Definition of Contract
According to Section 2(h) of the Indian Contract
Act: “An agreement enforceable by law is a
Contract”. A Contract, therefore, is an
agreement the object of which is to create a
legal obligation i.e., a duty enforceable by law.
From the above definition, we can find that a
contract essentially consists of two elements: (a)

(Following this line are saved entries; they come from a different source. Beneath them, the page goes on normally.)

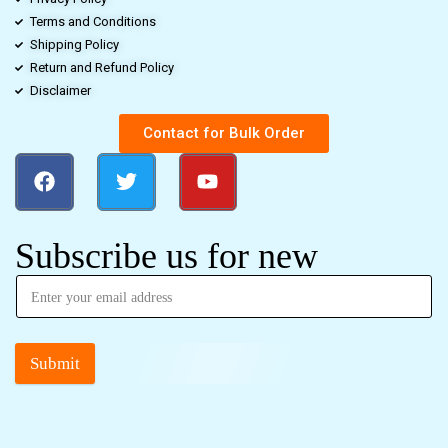
Terms and Conditions
Shipping Policy
Return and Refund Policy
Disclaimer
Contact for Bulk Order
Subscribe us for new
Submit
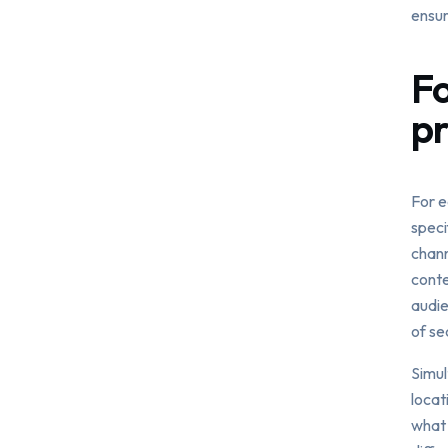
ensur
Fo
pr
For e
speci
chann
conte
audie
of se
Simul
locat
what 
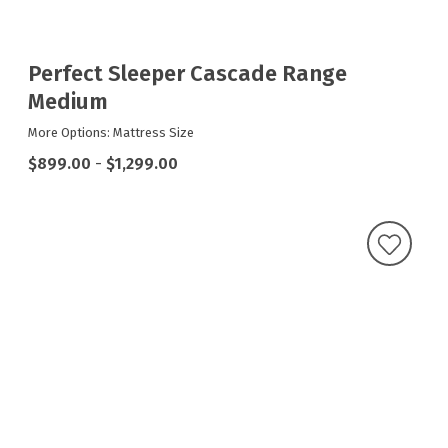
Perfect Sleeper Cascade Range
Medium
More Options: Mattress Size
$899.00
-
$1,299.00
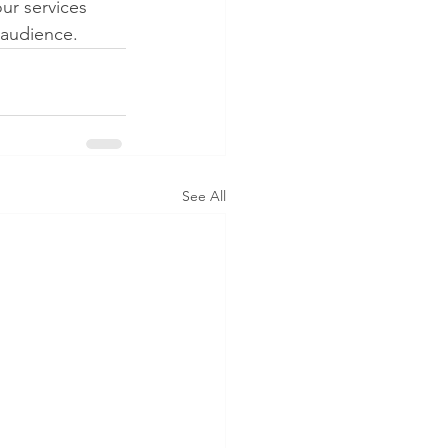
ur services 
 audience.
See All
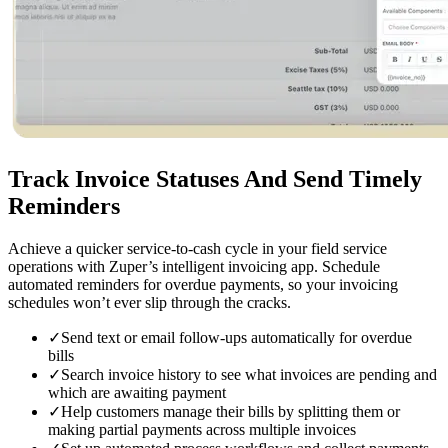
Track Invoice Statuses
And Send Timely
Reminders
Achieve a quicker service-to-cash cycle in your field service
operations with Zuper’s intelligent invoicing app. Schedule
automated reminders for overdue payments, so your invoicing
schedules won’t ever slip through the cracks.
✓
Send text or email follow-ups automatically for overdue
bills
✓
Search invoice history to see what invoices are pending and
which are awaiting payment
✓
Help customers manage their bills by splitting them or
making partial payments across multiple invoices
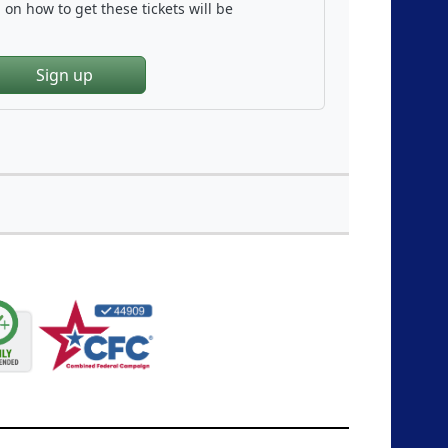
on how to get these tickets will be
Sign up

An agreement, and (b) Legal obligation i.e., a
duty enforceable by law.
Kinds of Contracts
Valid Contract:
A valid contract is an agreement
enforceable by law. An agreement becomes
enforceable by law when all the essential
elements of a valid contract are present.
Voidable Contract:
According to Section 2 (i), “an agreement
which is enforceable by law at the option of
one or more of the parties thereto, but not at
the option of the other or others, is a
voidable contract”. Thus, a voidable contract
is one which is enforceable by law at the
option of one of the parties. Until it is
avoided or rescinded by the party entitled to
do so by exercising his option in that behalf,
it is a valid contract.
Usually a contract becomes voidable when
the consent of one of the parties to the
contract is obtained by coercion, undue
influence, misrepresentation or fraud. Such a
contract is voidable at the option of the
aggrieved party, i.e., the party whose
consent was so caused (Sec. 19 and Sec. 19
A). But the aggrieved party must exercise
his option of rejecting the contact (a) within
a reasonable time, and (b) before the rights
of third parties intervene, otherwise the
contract cannot be repudiated.
Void Contract:
Literally the word ‘void’ means ‘not
Binding in law’. According to the term ‘void
contract' implies a useless contract which
has no legal effect at all. Such a contract is a
nullity, as for there has been no contract at
all.
Section 2(j) defines:
“ A contract with ceases to be enforceable
by law becomes void, when it ceases to be
enforceable.” It follows from the definition
that a void contract is not void from it’s
inception and that it is valid and binding on
the parties when originally entered but
subsequent to its formation it becomes
invalid and destitute of legal effect because
of certain reasons.
The reasons which transform a valid
contract into a void contract as given in the
Contract Act are as follows:
1. Supervening impossibility (Sec. 56 )
2. Subsequent illegality (Sec. 56)
3. Repudiation of a voidable contract.
4. In the case of a contract contingent
on the happening of an uncertain future
event, if that event becomes impossible.